Records supplied →
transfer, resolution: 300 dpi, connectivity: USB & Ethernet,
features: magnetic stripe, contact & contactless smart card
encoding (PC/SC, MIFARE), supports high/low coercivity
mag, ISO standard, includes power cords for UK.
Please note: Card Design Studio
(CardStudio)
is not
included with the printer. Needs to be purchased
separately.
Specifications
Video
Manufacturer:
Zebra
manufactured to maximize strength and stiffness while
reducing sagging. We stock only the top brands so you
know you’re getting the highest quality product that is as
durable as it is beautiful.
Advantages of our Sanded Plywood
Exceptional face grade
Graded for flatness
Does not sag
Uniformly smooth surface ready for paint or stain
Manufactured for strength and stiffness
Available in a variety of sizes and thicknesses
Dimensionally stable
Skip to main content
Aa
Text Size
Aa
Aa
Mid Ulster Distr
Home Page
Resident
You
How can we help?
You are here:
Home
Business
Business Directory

Exercise instructions →
All of the material is to be given again exactly.

Written reply →
transfer, resolution: 300 dpi, connectivity: USB & Ethernet,
features: magnetic stripe, contact & contactless smart card
encoding (PC/SC, MIFARE), supports high/low coercivity
mag, ISO standard, includes power cords for UK.
Please note: Card Design Studio
(CardStudio)
is not
included with the printer. Needs to be purchased
separately.
Specifications
Video
Manufacturer:
Zebra
manufactured to maximize strength and stiffness while
reducing sagging. We stock only the top brands so you
know you’re getting the highest quality product that is as
durable as it is beautiful.
Advantages of our Sanded Plywood
Exceptional face grade
Graded for flatness
Does not sag
Uniformly smooth surface ready for paint or stain
Manufactured for strength and stiffness
Available in a variety of sizes and thicknesses
Dimensionally stable
Skip to main content
Aa
Text Size
Aa
Aa
Mid Ulster Distr
Home Page
Resident
You
How can we help?
You are here:
Home
Business
Business Directory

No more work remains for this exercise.